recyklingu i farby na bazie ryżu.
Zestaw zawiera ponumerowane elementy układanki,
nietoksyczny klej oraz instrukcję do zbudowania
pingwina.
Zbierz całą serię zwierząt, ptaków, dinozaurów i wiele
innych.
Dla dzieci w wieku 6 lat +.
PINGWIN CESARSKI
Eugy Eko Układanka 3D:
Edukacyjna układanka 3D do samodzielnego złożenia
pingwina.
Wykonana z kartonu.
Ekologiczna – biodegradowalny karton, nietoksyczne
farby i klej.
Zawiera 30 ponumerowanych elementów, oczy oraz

_____

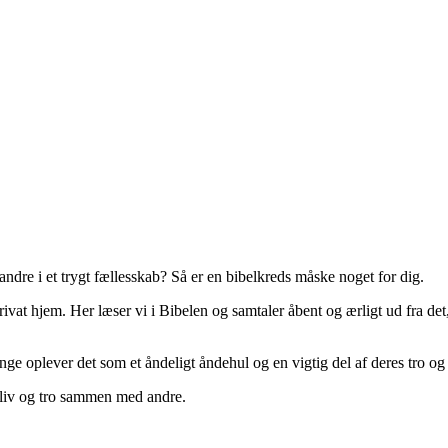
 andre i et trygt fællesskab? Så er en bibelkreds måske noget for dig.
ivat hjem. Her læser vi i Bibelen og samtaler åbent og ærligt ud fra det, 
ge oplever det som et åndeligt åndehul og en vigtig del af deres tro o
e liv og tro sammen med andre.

_____

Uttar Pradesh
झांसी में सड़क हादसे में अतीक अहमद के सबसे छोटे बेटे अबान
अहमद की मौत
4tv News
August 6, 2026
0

_____

**WORK TO BE COMPLETED:**
An answer is complete only when it holds every line above containing the string "अहमद".

**TASK RESPONSE:**
झांसी में सड़क हादसे में अतीक अहमद के सबसे छोटे बेटे अबान
अहमद की मौत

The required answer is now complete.